INSTRUCTIONS TO FOLLOW
Everything from the line containing "You are a GUI" through the line containing "ungdom@fro.se (656, 703)" should be repeated exactly, and nothing else from the data.

DATA SUPPLIED
== == ==

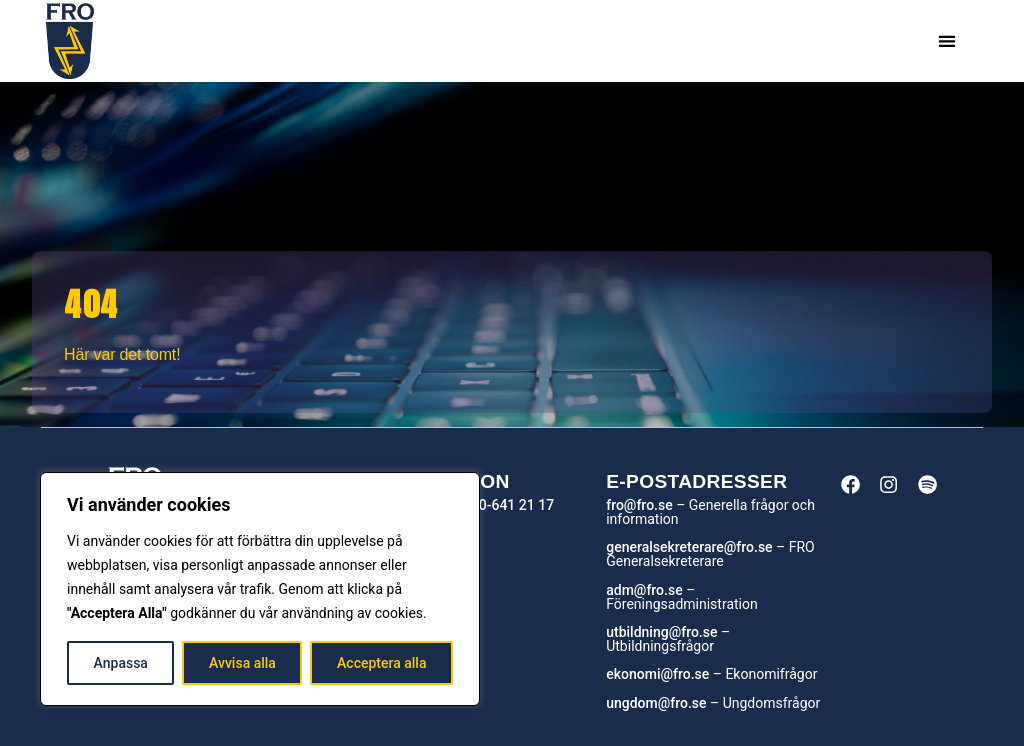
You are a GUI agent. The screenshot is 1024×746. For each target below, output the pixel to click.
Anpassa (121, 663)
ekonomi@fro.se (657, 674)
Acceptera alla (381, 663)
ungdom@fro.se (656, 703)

== == ==

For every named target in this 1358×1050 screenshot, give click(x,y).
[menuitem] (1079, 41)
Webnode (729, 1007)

== == ==

ANSWER BOX
You are a GUI agent. The screenshot is 1024×746. For each target below, output the pixel to click.
Anpassa (121, 663)
ekonomi@fro.se (657, 674)
Acceptera alla (381, 663)
ungdom@fro.se (656, 703)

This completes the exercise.